Les hommes féministes ne pensent pas que les féministes parlent toujours de tous les hommes en même temps, comme si tous les humains du même sexe étaient mis dans le même panier. Ils ne pensent pas que les féministes haïssent les hommes, ce qui est une autre façon de ne pas se sentir concerné et de réduire l’engagement politique à un affect antidémocratique. Ces hommes-là ne se voient ni comme les chevaliers servants du féminisme, ni comme leurs nouveaux présidents. Ils ne pensent pas que c’est aux féministes de faire une place aux hommes, que c’est à elles de les inviter officiellement. Ils ne pensent pas que c’est à elles de leur apprendre le b.a.-ba du féminisme, de s’occuper d’eux, de les éduquer et de les soigner, façon de les domestiquer (elles, mais aussi leur colère féministe) en les amenant à occuper encore et toujours les rôles traditionnels de la mère, de l’enseignante et de l’infirmière. Plutôt, ces hommes-là se mettent à agir en tant que féministes parce qu’ils y croient, parce que c’est une évidence qui leur saute aux yeux et que l’égalité est une priorité, même si c’est aux dépens de leurs intérêts, sociaux, culturels, financiers. Ils se mettent à être féministes, tout simplement, et tout seuls comme des grands.

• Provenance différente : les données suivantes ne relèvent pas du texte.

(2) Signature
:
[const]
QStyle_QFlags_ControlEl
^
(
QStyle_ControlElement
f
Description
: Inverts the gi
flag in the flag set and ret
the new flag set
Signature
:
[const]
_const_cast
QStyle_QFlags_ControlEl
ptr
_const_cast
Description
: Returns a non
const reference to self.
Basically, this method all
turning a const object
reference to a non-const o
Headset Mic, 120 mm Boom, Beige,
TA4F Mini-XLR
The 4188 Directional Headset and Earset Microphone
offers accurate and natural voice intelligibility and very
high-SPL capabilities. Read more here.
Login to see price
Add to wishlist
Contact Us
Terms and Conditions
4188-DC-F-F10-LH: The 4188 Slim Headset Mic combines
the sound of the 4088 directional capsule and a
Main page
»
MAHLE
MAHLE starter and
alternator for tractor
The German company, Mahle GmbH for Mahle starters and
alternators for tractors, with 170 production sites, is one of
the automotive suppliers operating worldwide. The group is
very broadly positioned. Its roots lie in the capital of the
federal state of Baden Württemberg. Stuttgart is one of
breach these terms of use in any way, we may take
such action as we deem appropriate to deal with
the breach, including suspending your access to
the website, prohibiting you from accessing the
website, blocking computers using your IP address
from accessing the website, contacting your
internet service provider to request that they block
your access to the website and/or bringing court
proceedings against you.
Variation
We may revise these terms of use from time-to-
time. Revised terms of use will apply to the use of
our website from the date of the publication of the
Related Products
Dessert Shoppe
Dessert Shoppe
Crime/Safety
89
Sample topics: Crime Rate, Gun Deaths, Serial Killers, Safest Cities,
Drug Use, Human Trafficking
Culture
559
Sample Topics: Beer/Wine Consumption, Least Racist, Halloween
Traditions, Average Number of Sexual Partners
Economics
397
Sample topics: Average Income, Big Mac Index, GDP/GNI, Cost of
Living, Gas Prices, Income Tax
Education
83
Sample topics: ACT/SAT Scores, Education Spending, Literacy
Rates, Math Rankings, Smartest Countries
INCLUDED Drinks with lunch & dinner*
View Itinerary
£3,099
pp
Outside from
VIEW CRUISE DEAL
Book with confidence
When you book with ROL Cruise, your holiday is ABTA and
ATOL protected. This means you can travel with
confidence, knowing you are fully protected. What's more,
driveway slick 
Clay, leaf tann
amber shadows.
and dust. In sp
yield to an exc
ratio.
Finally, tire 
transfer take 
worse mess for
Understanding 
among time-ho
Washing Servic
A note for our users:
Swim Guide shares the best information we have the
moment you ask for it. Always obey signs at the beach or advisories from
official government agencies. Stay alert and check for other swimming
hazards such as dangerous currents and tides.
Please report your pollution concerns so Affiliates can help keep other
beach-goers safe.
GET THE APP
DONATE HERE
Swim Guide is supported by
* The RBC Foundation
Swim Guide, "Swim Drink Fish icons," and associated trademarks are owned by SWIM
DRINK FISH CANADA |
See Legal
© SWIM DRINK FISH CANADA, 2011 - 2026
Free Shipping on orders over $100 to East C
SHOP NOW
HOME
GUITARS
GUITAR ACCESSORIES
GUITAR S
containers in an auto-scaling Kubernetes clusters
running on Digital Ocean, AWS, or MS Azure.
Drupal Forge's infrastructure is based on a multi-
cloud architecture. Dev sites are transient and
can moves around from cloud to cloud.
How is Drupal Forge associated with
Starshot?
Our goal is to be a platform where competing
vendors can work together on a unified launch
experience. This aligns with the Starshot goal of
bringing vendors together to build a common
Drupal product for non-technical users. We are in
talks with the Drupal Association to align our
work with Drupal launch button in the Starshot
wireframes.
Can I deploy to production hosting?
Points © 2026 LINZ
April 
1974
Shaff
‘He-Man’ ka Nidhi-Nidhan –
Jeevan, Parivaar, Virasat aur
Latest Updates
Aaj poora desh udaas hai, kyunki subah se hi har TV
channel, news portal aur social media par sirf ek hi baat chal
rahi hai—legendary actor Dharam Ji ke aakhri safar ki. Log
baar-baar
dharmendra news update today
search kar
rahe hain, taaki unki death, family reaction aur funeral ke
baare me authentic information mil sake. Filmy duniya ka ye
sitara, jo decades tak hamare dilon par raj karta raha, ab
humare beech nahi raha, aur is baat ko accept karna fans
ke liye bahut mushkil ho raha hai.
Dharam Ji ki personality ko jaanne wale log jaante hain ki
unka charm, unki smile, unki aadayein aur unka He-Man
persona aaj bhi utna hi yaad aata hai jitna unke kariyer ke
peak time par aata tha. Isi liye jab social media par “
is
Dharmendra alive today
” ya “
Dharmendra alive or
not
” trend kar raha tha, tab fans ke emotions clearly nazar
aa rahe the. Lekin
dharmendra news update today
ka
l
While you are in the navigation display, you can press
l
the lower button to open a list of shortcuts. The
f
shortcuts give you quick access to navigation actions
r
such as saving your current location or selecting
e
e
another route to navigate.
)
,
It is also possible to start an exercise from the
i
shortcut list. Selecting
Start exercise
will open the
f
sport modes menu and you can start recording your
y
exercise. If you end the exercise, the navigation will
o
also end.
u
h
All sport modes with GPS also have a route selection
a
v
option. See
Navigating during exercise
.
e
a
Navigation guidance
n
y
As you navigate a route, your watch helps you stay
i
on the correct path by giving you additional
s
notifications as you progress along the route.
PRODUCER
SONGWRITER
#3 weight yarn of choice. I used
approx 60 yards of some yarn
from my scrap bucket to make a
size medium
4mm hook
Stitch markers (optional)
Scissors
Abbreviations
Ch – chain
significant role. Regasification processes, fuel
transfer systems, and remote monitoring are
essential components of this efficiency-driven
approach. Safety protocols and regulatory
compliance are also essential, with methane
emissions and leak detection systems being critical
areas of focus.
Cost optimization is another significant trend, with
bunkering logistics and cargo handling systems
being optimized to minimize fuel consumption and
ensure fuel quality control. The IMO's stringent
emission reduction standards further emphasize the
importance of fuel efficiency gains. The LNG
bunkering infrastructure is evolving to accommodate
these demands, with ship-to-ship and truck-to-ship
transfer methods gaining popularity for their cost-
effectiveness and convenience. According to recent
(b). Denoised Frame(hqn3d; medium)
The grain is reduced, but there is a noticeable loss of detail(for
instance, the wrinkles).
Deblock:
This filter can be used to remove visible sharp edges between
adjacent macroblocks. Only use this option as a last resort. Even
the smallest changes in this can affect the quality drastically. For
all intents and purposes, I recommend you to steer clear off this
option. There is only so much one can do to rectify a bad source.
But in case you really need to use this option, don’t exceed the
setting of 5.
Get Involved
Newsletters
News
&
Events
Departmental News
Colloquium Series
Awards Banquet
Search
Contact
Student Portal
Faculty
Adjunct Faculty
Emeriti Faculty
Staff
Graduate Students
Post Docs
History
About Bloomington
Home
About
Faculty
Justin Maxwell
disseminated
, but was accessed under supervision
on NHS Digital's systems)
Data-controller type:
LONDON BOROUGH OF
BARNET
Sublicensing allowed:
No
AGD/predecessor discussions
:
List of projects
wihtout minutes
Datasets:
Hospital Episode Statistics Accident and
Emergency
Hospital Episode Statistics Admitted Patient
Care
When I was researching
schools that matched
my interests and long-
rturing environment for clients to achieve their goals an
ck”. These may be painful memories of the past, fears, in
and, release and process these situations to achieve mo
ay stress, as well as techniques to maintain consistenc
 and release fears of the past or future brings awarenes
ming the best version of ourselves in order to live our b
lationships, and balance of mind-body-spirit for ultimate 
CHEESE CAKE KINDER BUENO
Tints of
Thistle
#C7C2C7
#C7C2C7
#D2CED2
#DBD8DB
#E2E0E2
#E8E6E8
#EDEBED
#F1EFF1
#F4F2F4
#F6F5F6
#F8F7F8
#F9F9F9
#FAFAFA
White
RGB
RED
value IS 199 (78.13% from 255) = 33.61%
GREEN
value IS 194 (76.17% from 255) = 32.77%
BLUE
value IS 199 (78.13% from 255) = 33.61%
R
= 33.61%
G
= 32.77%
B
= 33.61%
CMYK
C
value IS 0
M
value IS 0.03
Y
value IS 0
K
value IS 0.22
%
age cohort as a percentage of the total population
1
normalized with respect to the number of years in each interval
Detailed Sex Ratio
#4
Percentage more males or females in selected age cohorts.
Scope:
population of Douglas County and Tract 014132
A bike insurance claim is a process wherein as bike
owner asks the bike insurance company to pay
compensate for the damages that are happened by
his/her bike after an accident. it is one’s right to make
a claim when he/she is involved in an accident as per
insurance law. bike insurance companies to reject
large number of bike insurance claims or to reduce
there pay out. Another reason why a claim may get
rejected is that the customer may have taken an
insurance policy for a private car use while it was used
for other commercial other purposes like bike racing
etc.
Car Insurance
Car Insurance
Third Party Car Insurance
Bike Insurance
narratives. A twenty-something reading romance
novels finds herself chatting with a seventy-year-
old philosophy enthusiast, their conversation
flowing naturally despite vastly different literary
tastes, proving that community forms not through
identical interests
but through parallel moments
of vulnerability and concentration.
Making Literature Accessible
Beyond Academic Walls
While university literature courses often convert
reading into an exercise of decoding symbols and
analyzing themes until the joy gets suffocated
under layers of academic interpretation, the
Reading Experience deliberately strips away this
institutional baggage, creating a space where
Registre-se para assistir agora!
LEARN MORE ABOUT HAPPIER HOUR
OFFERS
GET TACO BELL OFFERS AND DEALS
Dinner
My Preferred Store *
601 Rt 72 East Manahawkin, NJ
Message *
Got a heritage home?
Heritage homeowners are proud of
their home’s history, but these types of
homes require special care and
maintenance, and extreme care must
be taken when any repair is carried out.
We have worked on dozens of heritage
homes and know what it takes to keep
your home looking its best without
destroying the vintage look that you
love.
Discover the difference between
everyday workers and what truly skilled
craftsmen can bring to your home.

Parce que pour être un homme féministe, ce n’est pas nécessaire d’apparaître sur la place publique pour se déculpabiliser, pour tenir un discours, écrire des lettres qui, au passage, égratignent, voire attaquent les femmes et les féministes. Être féministe, est-ce que ce n’est pas accepter d’être un véritable allié, c’est-à-dire jouer un rôle de soutien, travailler dans l’ombre comme les femmes le font depuis des milliers d’années, écouter, entendre et ensuite parler? Se mettre au service d’une cause? Être un homme féministe, est-ce que ce n’est pas, d’abord et avant tout, être capable de se regarder en face et de reconnaître sa propre responsabilité, peut-être même en silence, pour ensuite, peut-être, vraiment changer?